Posts categorized "Science"

Wednesday, March 26, 2008

Does this make you excited or uncomfortable?

Answers in comments, please.

Friday, March 21, 2008

A landmark in the history of sex

Link: The Poor Mouth: A landmark in the history of sex.

The_first_sexual_beingI can only agree with James's comment on the linked post! This is just the sort of stuff to write if you want good stats, without compromising standards!

Wednesday, January 09, 2008

How do ants know what to do?

Link: TED | Talks | Deborah Gordon: How do ants know what to do? (video).

Ted_logoOne of the best things on the internet is Ted.com's collection of short films of talks to TED Conferences. TED stands for Technology, Entertainment, Design. It started out (in 1984) as a conference bringing together people from those three worlds.
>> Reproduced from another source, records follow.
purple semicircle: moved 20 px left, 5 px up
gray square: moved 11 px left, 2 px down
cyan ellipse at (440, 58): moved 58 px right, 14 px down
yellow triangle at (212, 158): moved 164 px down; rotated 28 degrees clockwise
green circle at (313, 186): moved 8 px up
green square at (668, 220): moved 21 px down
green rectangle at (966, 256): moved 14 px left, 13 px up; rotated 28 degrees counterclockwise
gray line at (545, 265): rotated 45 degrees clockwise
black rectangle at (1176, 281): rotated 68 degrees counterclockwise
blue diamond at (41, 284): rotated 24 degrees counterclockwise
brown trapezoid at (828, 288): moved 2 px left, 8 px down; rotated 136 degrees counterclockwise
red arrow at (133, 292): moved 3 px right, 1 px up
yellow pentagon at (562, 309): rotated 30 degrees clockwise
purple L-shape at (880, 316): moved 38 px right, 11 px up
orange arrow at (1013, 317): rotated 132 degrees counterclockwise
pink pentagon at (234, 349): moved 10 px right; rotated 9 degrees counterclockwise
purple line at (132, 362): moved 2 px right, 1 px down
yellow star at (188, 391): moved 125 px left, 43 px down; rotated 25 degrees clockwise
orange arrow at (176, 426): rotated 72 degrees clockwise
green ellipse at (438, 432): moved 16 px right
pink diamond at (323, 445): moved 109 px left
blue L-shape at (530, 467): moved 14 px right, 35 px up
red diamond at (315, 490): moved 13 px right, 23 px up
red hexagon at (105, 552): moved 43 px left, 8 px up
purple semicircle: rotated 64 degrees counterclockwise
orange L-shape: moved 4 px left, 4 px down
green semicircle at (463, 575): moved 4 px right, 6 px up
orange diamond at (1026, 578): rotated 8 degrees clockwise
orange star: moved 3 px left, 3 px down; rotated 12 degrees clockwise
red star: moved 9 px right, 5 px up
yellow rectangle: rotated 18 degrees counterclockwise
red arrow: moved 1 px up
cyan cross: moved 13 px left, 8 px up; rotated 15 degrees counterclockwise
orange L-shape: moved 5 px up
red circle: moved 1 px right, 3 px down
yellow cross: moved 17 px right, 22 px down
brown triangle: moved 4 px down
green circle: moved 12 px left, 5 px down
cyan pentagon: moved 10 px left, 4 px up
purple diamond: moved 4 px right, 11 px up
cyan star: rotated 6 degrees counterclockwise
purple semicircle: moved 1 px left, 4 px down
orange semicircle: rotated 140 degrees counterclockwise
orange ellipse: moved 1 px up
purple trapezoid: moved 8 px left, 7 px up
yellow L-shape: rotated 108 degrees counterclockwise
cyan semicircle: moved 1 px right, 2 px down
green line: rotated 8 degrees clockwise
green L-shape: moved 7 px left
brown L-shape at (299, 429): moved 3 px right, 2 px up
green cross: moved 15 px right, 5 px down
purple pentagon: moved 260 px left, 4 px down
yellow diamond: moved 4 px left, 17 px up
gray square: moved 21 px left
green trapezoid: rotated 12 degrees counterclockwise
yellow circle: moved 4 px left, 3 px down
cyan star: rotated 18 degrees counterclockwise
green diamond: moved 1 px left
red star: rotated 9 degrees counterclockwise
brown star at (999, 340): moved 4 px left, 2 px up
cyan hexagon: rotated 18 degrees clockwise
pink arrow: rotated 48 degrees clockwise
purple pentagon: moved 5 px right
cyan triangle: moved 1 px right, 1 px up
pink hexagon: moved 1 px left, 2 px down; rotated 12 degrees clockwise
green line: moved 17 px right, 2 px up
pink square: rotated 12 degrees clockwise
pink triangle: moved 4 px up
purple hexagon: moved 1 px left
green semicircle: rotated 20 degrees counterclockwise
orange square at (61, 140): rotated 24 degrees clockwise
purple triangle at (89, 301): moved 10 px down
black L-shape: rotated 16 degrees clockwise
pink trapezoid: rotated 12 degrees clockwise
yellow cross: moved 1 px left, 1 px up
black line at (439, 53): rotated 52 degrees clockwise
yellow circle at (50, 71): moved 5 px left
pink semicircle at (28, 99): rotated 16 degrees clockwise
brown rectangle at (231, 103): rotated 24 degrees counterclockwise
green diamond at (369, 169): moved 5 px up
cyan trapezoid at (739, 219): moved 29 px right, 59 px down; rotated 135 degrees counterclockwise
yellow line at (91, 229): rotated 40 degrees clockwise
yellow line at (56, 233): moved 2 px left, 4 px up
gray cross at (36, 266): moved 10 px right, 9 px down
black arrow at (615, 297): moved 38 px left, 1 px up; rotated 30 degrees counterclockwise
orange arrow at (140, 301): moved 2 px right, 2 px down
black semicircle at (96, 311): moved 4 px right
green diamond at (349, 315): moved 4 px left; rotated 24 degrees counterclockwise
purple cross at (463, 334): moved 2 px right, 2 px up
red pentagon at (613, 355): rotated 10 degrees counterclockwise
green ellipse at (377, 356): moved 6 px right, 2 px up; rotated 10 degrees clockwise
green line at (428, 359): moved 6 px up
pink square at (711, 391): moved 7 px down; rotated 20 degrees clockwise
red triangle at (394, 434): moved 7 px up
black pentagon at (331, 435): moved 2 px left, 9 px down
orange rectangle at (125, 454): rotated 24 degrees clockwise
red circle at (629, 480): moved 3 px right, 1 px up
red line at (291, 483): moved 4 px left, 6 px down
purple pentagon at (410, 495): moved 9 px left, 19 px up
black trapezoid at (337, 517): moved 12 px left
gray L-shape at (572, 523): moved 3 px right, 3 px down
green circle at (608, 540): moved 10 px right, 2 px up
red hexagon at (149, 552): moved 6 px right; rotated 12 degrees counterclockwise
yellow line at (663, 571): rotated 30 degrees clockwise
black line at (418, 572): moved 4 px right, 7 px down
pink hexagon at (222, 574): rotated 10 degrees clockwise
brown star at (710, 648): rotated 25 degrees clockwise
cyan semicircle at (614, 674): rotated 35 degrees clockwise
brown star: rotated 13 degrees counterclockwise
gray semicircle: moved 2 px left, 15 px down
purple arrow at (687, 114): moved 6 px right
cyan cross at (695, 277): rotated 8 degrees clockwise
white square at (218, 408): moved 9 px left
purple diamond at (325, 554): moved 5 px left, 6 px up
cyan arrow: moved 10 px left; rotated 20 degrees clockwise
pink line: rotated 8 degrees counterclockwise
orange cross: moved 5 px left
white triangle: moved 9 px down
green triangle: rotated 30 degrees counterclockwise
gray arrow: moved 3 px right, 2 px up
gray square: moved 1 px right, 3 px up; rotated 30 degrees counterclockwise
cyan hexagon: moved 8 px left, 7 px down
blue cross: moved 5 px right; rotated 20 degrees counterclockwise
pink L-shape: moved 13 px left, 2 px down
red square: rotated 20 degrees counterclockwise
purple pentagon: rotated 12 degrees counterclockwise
Speakers are expected to give "the talk of their lives (in 18 minutes)".

I am amazed how people can dedicate their lives to tiny areas of study and in awe of how humanity (somehow) knits all that knowledge together in order to progress. This talk is a perfect example. This lady, a professor at Stanford, has spent 20 years digging in the Arizona desert to study ant colonies. Ants do not live as directed, managed communities. Their "queen" mates once, orgiastically, and spends 15-20 years laying eggs fertilised by that one collection of sperm. In a sense the colony is "hers" (she gives birth to every member; it begins with her and ends when she dies) but it seems she plays no part in directing it.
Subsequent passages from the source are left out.